En mars 2007, Nicolas Sarkozy, alerté par SOS PETITS PORTEURS, a promis de faire examiner le sort de ces victimes innocentes. Mais, lorsque nous avons été reçus à Bercy, après l'élection, on nous a "conseillé" de nous adresser à l'AMF!
Cette même AMF qui a ensuite été INCAPABLE de protéger les victimes des "subprimes" et de Madoff.

2) Car la faillite de l'AMF est particulièrement éclatante dans les nouveaux scandales qui ont éclaté depuis l'été 2007. Quand on pense qu'elle n'a même pas accepté de donner à SOS PETITS PORTEURS et aux Français la liste des placements financiers contaminés par le "virus Madoff"!
Inefficace quand il s'agit de prémunir les épargnants contre les risques financiers cachés, mais qu'elle a pour mission de traquer et de débusquer, elle n'a même pas la décence de jouer la transparence quand le scandale explose. D'où notre question: A QUOI SERT L'AMF?
Nicolas Sarkozy, nous le rappelons, a promis que "pas un seul déposant ne perdrait un seul euro". Mais une banque comme Natixis peut tranquillement déclarer dans un communiqué publié le 22 décembre, mais promptement effacé dès que nous l'avons dénoncé: CE N'EST PAS LA BANQUE QUI A PERDU DE L'ARGENT DANS L'AFFAIRE MADOFF. CE SONT SES CLIENTS! Alors, qui dit vrai, le Président de la République, ou les banquiers?

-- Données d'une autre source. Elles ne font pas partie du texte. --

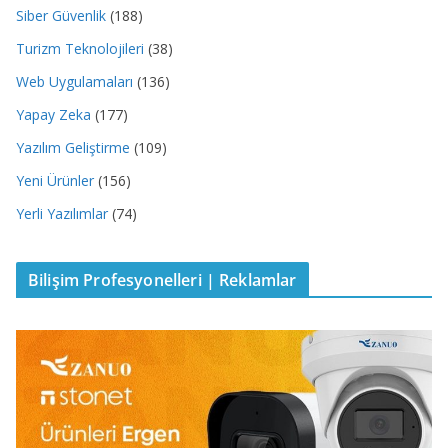
Siber Güvenlik
(188)
Turizm Teknolojileri
(38)
Web Uygulamaları
(136)
Yapay Zeka
(177)
Yazılım Geliştirme
(109)
Yeni Ürünler
(156)
Yerli Yazılımlar
(74)
Bilişim Profesyonelleri | Reklamlar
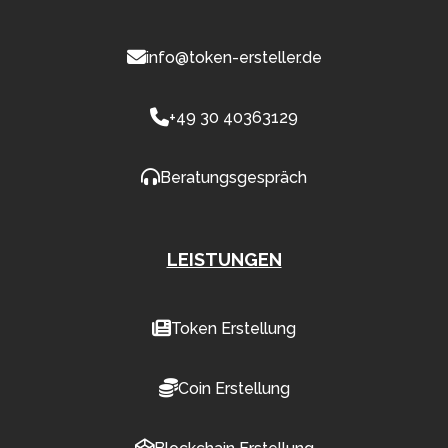
info@token-ersteller.de
+49 30 40363129
Beratungsgespräch
LEISTUNGEN
Token Erstellung
Coin Erstellung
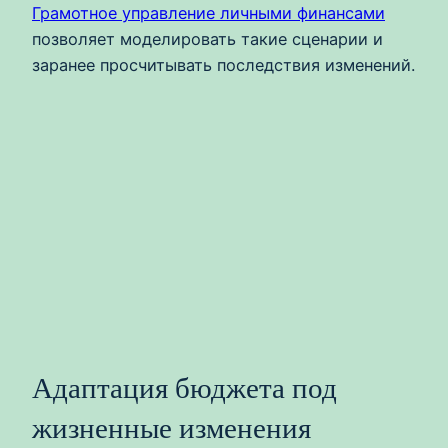
Грамотное управление личными финансами
позволяет моделировать такие сценарии и
заранее просчитывать последствия изменений.
Адаптация бюджета под
жизненные изменения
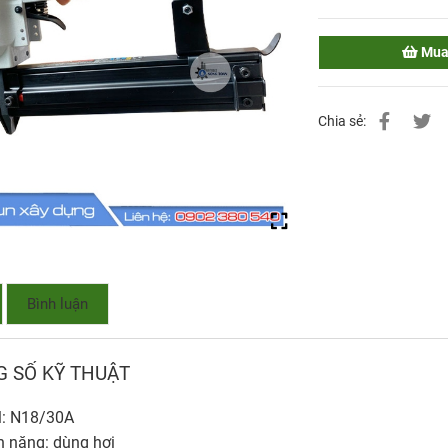
Mua
Chia sẻ:
Bình luận
 SỐ KỸ THUẬT
: N18/30A
 năng: dùng hơi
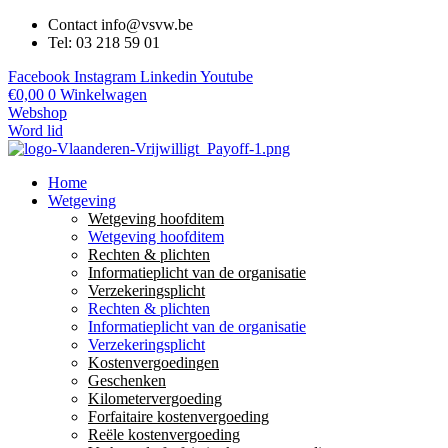
Contact info@vsvw.be
Tel: 03 218 59 01
Facebook
Instagram
Linkedin
Youtube
€
0,00
0
Winkelwagen
Webshop
Word lid
Home
Wetgeving
Wetgeving hoofditem
Wetgeving hoofditem
Rechten & plichten
Informatieplicht van de organisatie
Verzekeringsplicht
Rechten & plichten
Informatieplicht van de organisatie
Verzekeringsplicht
Kostenvergoedingen
Geschenken
Kilometervergoeding
Forfaitaire kostenvergoeding
Reële kostenvergoeding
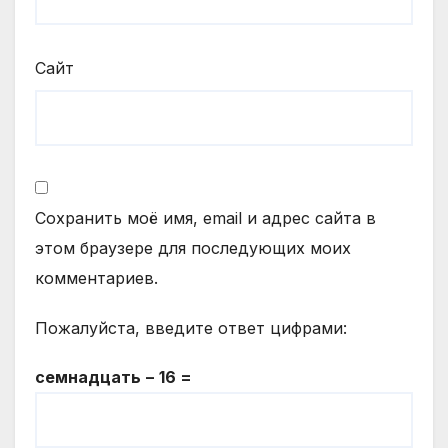
Сайт
Сохранить моё имя, email и адрес сайта в
этом браузере для последующих моих
комментариев.
Пожалуйста, введите ответ цифрами:
семнадцать − 16 =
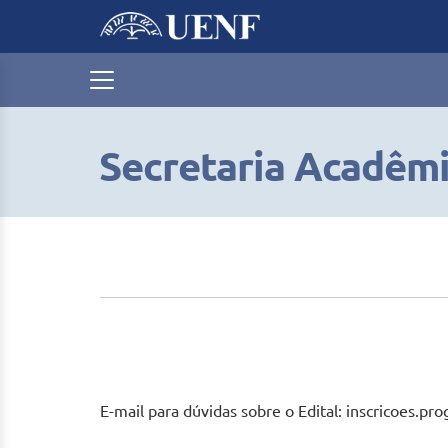
Secretaria Acadêm
E-mail para dúvidas sobre o Edital: inscricoes.p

3) L'Etat verse des MILLIARDS aux banques. Sans prendre d'ailleurs les mêmes garanties que d'autres gouvernement pour s'assurer que l'argent des contribuables servira effectivement à relancer l'économie, financer les prêts des accédants à la propriété et sauver les PME de la faillite.
Mais rien pour les épargnants. Au contraire, l'Etat s'attaque ces jours-ci au seul placement sûr et rémunérateur dont disposent les Français pour protéger leurs économies et préparer leur retraite; le Livret A. Une véritable "dégringolade"! On parle de passer de 4% à...2%!
Un sale coup pour les petits épargnants. Une sacrée aubaine pour les banques, qui ont vu leurs clients de réfugier sur le Livret A, et qui espèrent bien que ceux-ci reviendront dare-dare vers leurs assurances-vie, ces fameux placements qui leur rapportent tant.


Alors oui, la question se pose: POURQUOI LE GOUVERNEMENT EST-IL TELLEMENT PLUS RIGOUREUX ET IMPITOYABLE AVEC LES EPARGNANTS QU'AVEC LES BANQUIERS?